A bar chart depicting the increase in average plant coverage restoration index from 2017 to 2021 for the bofedal wetlands crossed by a pipeline in the Andes.

This chart shows the average plant coverage restoration index for the bofedal plots crossed by the right-of-way that CCS monitored.

Milestone Solutions 

CCS’s work shows that, with time and adaptive management, bofedales crossed by the right-of-way can recover their plant life and biodiversity. Their methods have so far provided:

  • An inventory and analysis of the plant species found in bofedales 
  • An understanding of bofedal recovery patterns 
  • Rapid response strategies for bofedal restoration 
  • New insights into how bofedales function and how best to manage them 

Using a tool for visualizing scientific data, CCS built maps and charts to share historical data about bofedales under study and management. This interactive tool gives managers the ability to review data, add new data as it is collected from the field, and make decisions informed by research.  

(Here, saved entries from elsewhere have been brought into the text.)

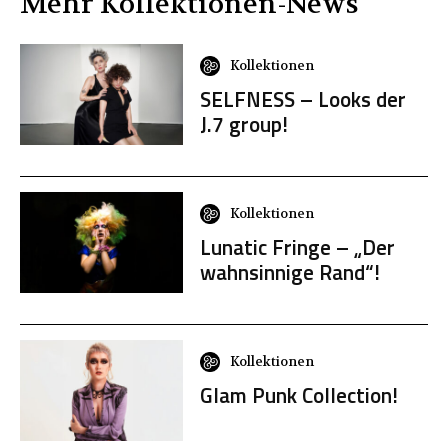
Mehr
Kollektionen
-News
Kollektionen
SELFNESS – Looks der
J.7 group!
Kollektionen
Lunatic Fringe – „Der
wahnsinnige Rand“!
Kollektionen
Glam Punk Collection!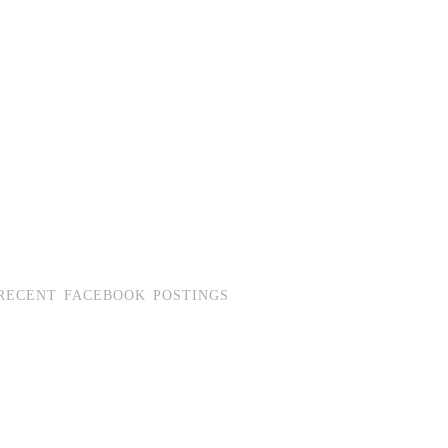
RECENT FACEBOOK POSTINGS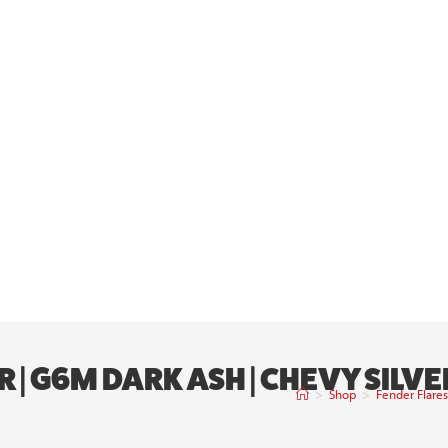
R | G6M DARK ASH | CHEVY SIL
>
Shop
>
Fender Flare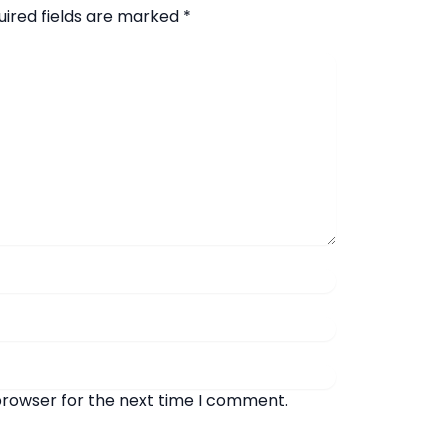
uired fields are marked
*
browser for the next time I comment.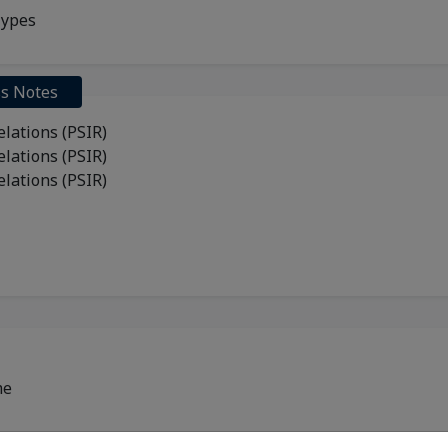
Types
ss Notes
Relations (PSIR)
Relations (PSIR)
Relations (PSIR)
me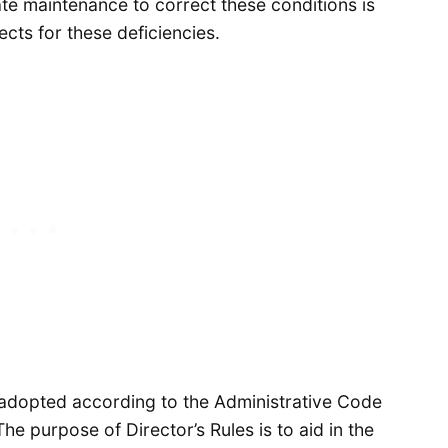
te maintenance to correct these conditions is
ects for these deficiencies.
s adopted according to the Administrative Code
e purpose of Director’s Rules is to aid in the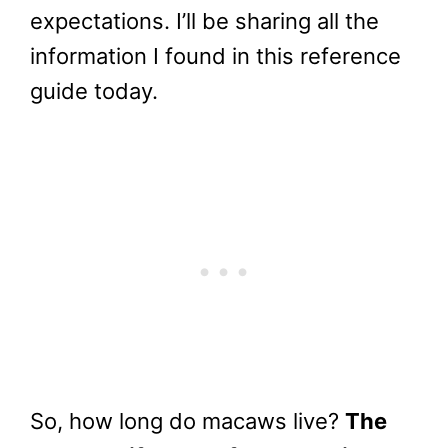
expectations. I’ll be sharing all the
information I found in this reference
guide today.
So, how long do macaws live?
The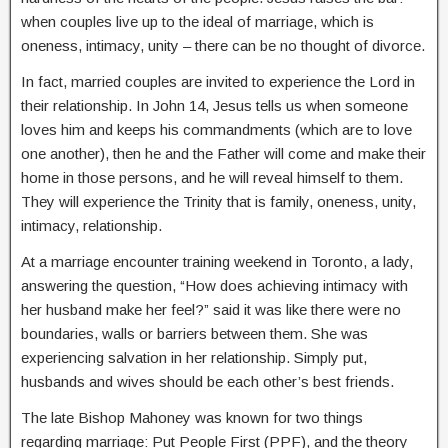
when couples live up to the ideal of marriage, which is
oneness, intimacy, unity – there can be no thought of divorce.
In fact, married couples are invited to experience the Lord in
their relationship. In John 14, Jesus tells us when someone
loves him and keeps his commandments (which are to love
one another), then he and the Father will come and make their
home in those persons, and he will reveal himself to them.
They will experience the Trinity that is family, oneness, unity,
intimacy, relationship.
At a marriage encounter training weekend in Toronto, a lady,
answering the question, “How does achieving intimacy with
her husband make her feel?” said it was like there were no
boundaries, walls or barriers between them. She was
experiencing salvation in her relationship. Simply put,
husbands and wives should be each other’s best friends.
The late Bishop Mahoney was known for two things
regarding marriage: Put People First (PPF), and the theory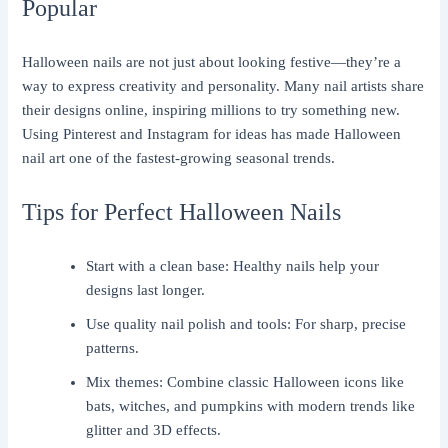
Popular
Halloween nails are not just about looking festive—they’re a
way to express creativity and personality. Many nail artists share
their designs online, inspiring millions to try something new.
Using Pinterest and Instagram for ideas has made Halloween
nail art one of the fastest-growing seasonal trends.
Tips for Perfect Halloween Nails
Start with a clean base: Healthy nails help your
designs last longer.
Use quality nail polish and tools: For sharp, precise
patterns.
Mix themes: Combine classic Halloween icons like
bats, witches, and pumpkins with modern trends like
glitter and 3D effects.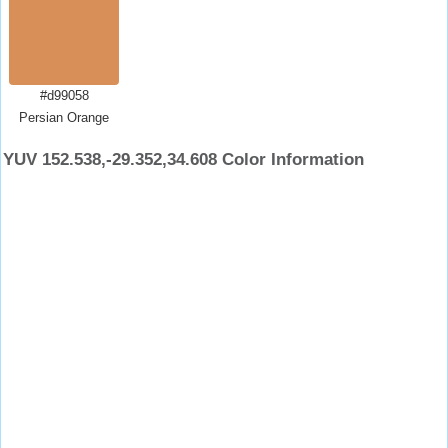
#d99058
Persian Orange
YUV 152.538,-29.352,34.608 Color Information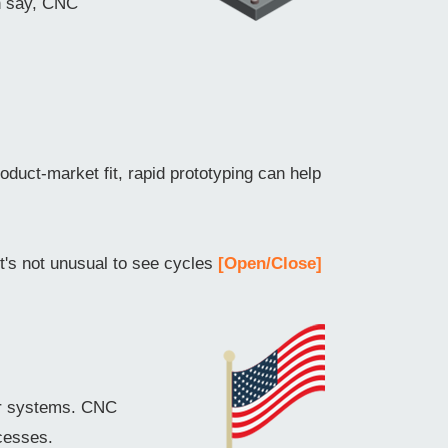
an say, CNC
oduct-market fit, rapid prototyping can help
it's not unusual to see cycles
[Open/Close]
er systems. CNC
cesses.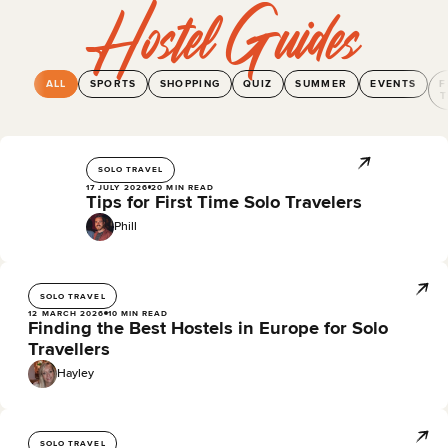
Hostel Guides
ALL
SPORTS
SHOPPING
QUIZ
SUMMER
EVENTS
F
T
SOLO TRAVEL
17 JULY 2026
20 MIN READ
Tips for First Time Solo Travelers
Phill
SOLO TRAVEL
12 MARCH 2026
10 MIN READ
Finding the Best Hostels in Europe for Solo
Travellers
Hayley
SOLO TRAVEL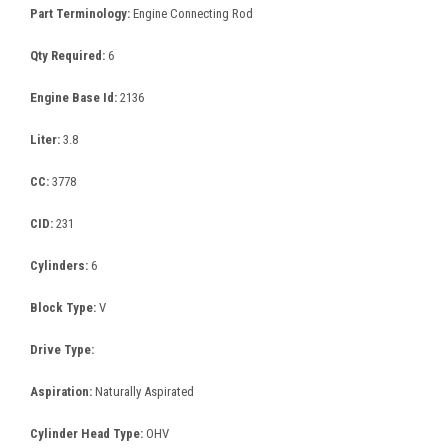
Part Terminology:
Engine Connecting Rod
Qty Required:
6
Engine Base Id:
2136
Liter:
3.8
CC:
3778
CID:
231
Cylinders:
6
Block Type:
V
Drive Type:
Aspiration:
Naturally Aspirated
Cylinder Head Type:
OHV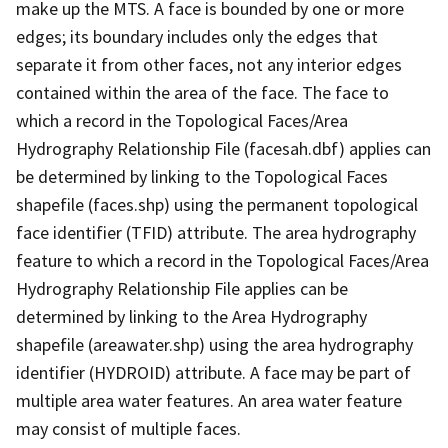
make up the MTS. A face is bounded by one or more
edges; its boundary includes only the edges that
separate it from other faces, not any interior edges
contained within the area of the face. The face to
which a record in the Topological Faces/Area
Hydrography Relationship File (facesah.dbf) applies can
be determined by linking to the Topological Faces
shapefile (faces.shp) using the permanent topological
face identifier (TFID) attribute. The area hydrography
feature to which a record in the Topological Faces/Area
Hydrography Relationship File applies can be
determined by linking to the Area Hydrography
shapefile (areawater.shp) using the area hydrography
identifier (HYDROID) attribute. A face may be part of
multiple area water features. An area water feature
may consist of multiple faces.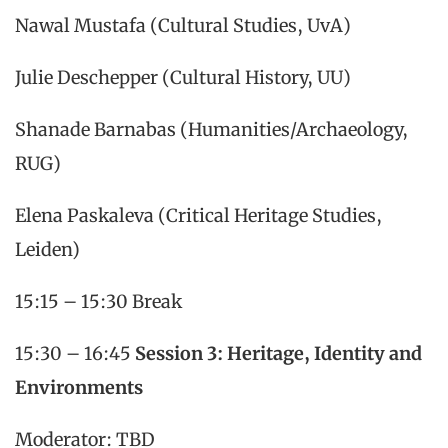
Nawal Mustafa (Cultural Studies, UvA)
Julie Deschepper (Cultural History, UU)
Shanade Barnabas (Humanities/Archaeology,
RUG)
Elena Paskaleva (Critical Heritage Studies,
Leiden)
15:15 – 15:30 Break
15:30 – 16:45
Session 3: Heritage, Identity and
Environments
Moderator: TBD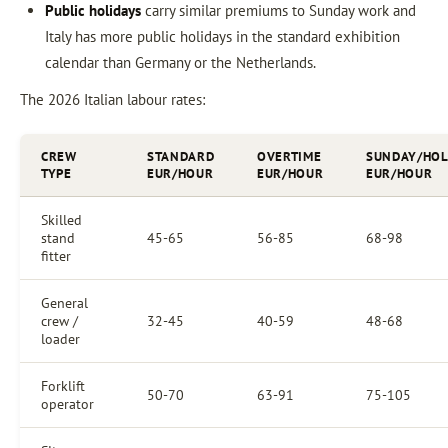
Public holidays
carry similar premiums to Sunday work and
Italy has more public holidays in the standard exhibition
calendar than Germany or the Netherlands.
The 2026 Italian labour rates:
CREW
STANDARD
OVERTIME
SUNDAY/HOL
TYPE
EUR/HOUR
EUR/HOUR
EUR/HOUR
Skilled
stand
45-65
56-85
68-98
fitter
General
crew /
32-45
40-59
48-68
loader
Forklift
50-70
63-91
75-105
operator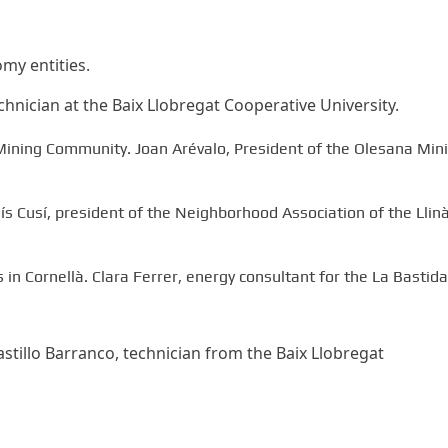
omy entities.
hnician at the Baix Llobregat Cooperative University.
ining Community. Joan Arévalo, President of the Olesana Min
ís Cusí, president of the Neighborhood Association of the Llin
in Cornellà. Clara Ferrer, energy consultant for the La Bastida
tillo Barranco, technician from the Baix Llobregat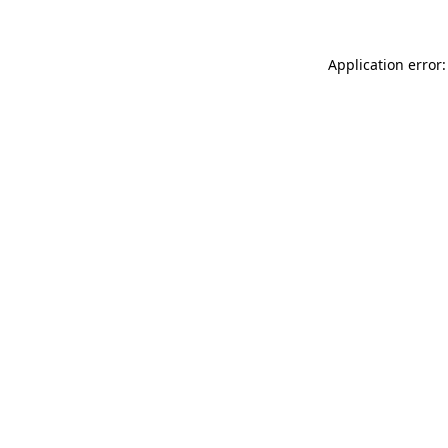
Application error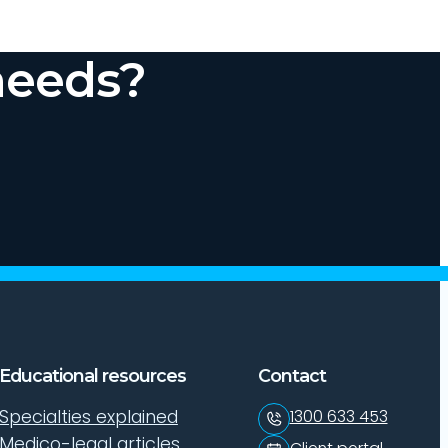
needs?
Educational resources
Contact
Specialties explained
1300 633 453
Medico-legal articles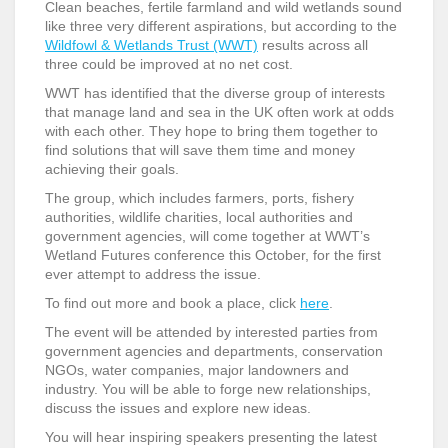
Clean beaches, fertile farmland and wild wetlands sound
like three very different aspirations, but according to the
Wildfowl & Wetlands Trust (WWT)
results across all
three could be improved at no net cost.
WWT has identified that the diverse group of interests
that manage land and sea in the UK often work at odds
with each other. They hope to bring them together to
find solutions that will save them time and money
achieving their goals.
The group, which includes farmers, ports, fishery
authorities, wildlife charities, local authorities and
government agencies, will come together at WWT’s
Wetland Futures conference this October, for the first
ever attempt to address the issue.
To find out more and book a place, click
here
.
The event will be attended by interested parties from
government agencies and departments, conservation
NGOs, water companies, major landowners and
industry. You will be able to forge new relationships,
discuss the issues and explore new ideas.
You will hear inspiring speakers presenting the latest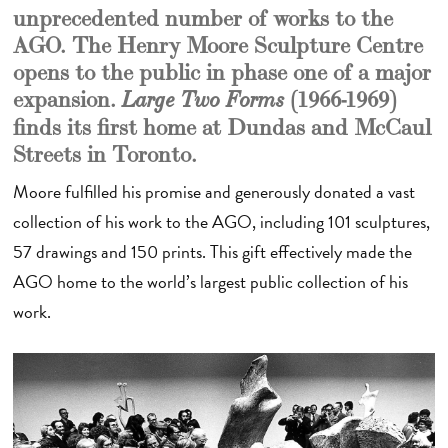
unprecedented number of works to the
AGO. The Henry Moore Sculpture Centre
opens to the public in phase one of a major
expansion.
(1966-1969)
Large Two Forms
finds its first home at Dundas and McCaul
Streets in Toronto.
Moore fulfilled his promise and generously donated a vast
collection of his work to the AGO, including 101 sculptures,
57 drawings and 150 prints. This gift effectively made the
AGO home to the world’s largest public collection of his
work.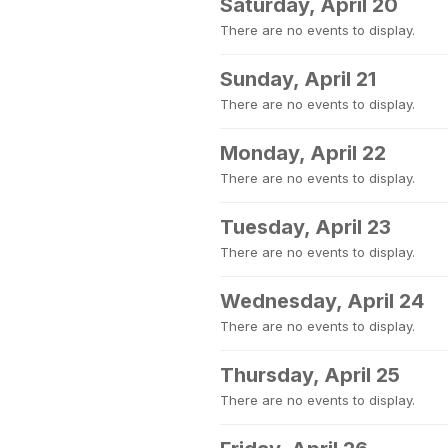
Saturday, April 20
There are no events to display.
Sunday, April 21
There are no events to display.
Monday, April 22
There are no events to display.
Tuesday, April 23
There are no events to display.
Wednesday, April 24
There are no events to display.
Thursday, April 25
There are no events to display.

The BMAP has resulted in a better scientific understanding of bofedales. Data shows that these wetlands support different plant communities, and each may require a different restoration approach. The BMAP also showed that focusing on one variable – in this case, plant species composition – can provide enough data to understand and manage a habitat.

  • A bofedal wetland in the Peruvian Andes with large areas of water interspersed with flat vegetation
    A bofedal crossed by the right-of-way. This series of photos shows the growth of Distichia plants in a 1-square-meter (10.8-square-foot) plot, from 2017-2020. Pictured here is the bofedal in 2017.
  • A bofedal wetland in the Peruvian Andes with large areas of water interspersed with flat vegetation
    The growth of Distichia plants in a 1-square-meter (10.8-square-foot) plot in 2018.
  • A bofedal wetland in the Peruvian Andes with flat vegetation interspersed with water
    The growth of Distichia plants in a 1-square-meter (10.8-square-foot) plot in 2019.
  • A bofedal wetland in the Peruvian Andes with flat vegetation interspersed with small areas of water
    The growth of Distichia plants in a 1-square-meter (10.8-square-foot) plot in 2020.

Recommendations 

Create a Biodiversity Assessment and Monitoring Program as early as possible. Benefits include: 

  • Designing a project with a smaller environmental impact 
  • Collecting baseline data on a habitat early in order to measure change 
  • Ability to monitor impact at all project stages 
  • Science-backed strategies to protect biodiversity and restore habitats 

Plan to have monitoring programs for about 10 years. Long-term programs provide clearer data on natural ecosystems, especially those with slow biological processes. Because bofedales are located at high altitudes with low temperatures, plants may grow, disperse and colonize new areas more slowly. Shorter programs can miss impacts that only become apparent after longer periods of time. 

Work with qualified scientists on the species, habitats and impacts of concern. Regular coordination and communication with experts results in reliable data that saves time and money.